Aritzo: ecco le fosse-trappola dove venivano catturati i grifoni
Sul fondo della grande fossa foderata con lo scisto del Gennargentu
(cinque-sei metri di diametro, alte altrettanto) si mettevano capre o pecore morte.
Bocconi prelibati per i grifoni, allora diffusissimi, che cadevano nella
trappola.
Non appena gli avvoltoi si preparavano al banchetto, entravano in
azione i confratelli del Santissimo Rosario che li finivano a randellate. Il motivo? Commerciale. Dalle ali dei rapaci i devoti membri della confraternita estraevano le remiganti, lunghe e robuste, per farne penne da scrivere, come si faceva per le oche, per i cigni, per gli aironi.
Un'antica tradizione di Aritzo rimasta viva fino a metà dell'Ottocento. Quasi se ne è persa la memoria, eppure il paese delle castagne e della carapigna (il sorbetto a base di limone, acqua e zucchero), conserva preziose testimonianze di quei tempi.
Sono le “untulgere” (s'untulgiu è il grifone), le grandi fosse in pietra per la cattura degli avvoltoi.
Ce ne sono almeno quattro, due in ottime condizioni.
Ora l'Ecomuseo della Montagna sarda e del Gennargentu propone visite guidate e altre manifestazioni per far conoscere questa originale tradizione.

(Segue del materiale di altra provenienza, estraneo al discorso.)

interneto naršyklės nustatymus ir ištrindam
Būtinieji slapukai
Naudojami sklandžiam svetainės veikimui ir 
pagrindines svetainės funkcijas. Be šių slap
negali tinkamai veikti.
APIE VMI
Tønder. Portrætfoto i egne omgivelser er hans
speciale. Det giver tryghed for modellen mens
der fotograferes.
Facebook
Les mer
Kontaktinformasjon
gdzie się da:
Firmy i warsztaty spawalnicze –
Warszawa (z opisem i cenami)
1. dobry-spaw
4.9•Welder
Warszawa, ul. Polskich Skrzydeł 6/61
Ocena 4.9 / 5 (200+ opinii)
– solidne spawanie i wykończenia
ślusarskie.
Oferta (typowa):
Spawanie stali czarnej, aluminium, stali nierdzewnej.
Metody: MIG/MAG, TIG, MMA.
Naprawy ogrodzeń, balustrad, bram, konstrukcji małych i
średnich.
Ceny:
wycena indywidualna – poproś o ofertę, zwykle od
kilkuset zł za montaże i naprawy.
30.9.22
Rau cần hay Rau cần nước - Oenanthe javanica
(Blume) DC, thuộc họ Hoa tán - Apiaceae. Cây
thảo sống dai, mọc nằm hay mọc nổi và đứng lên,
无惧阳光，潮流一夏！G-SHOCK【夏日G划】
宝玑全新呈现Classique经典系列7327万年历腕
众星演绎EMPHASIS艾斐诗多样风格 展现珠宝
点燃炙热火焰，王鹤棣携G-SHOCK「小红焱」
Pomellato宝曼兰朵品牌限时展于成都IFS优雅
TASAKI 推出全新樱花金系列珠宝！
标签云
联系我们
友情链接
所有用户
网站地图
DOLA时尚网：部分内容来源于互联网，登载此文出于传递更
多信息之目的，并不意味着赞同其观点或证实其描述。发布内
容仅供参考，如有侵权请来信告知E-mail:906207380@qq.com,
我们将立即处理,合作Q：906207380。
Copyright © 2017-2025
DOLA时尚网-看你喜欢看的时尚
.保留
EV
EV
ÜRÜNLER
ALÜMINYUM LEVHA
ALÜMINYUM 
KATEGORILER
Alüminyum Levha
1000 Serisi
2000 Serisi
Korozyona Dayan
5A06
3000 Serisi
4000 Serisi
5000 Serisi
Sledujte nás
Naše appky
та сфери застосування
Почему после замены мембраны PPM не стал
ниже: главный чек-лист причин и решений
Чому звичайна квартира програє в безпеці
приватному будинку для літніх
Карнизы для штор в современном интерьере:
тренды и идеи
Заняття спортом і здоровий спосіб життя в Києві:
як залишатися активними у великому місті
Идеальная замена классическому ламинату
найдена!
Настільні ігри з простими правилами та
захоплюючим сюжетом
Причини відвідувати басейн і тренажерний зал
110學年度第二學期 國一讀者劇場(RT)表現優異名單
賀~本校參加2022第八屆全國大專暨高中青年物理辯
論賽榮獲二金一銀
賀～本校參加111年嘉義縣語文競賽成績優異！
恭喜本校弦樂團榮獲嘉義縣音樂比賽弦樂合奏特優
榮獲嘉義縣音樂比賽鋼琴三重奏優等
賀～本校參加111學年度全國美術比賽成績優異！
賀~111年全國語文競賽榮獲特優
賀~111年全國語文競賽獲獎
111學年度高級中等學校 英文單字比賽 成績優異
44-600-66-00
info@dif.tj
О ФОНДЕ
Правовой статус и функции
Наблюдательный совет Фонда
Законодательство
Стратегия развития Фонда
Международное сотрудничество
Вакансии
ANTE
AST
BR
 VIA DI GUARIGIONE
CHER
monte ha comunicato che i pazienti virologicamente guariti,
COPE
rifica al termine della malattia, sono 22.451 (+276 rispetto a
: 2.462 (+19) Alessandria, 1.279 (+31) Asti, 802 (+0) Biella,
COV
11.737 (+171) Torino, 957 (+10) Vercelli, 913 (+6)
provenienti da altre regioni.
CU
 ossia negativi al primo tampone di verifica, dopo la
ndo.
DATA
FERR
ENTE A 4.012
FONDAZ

“Con le penne dei grifoni si alimentava il mercato isolano della scrittura”, dice Armando Maxia, antropologo e curatore del
museo.
Secondo l'archeologa Giusi Gradoli, scopritrice delle dieci grotte
rituali a Seulo, forse l'untulgera è una pratica preistorica, quando l'uomo amava adornarsi con penne degli avvoltoi.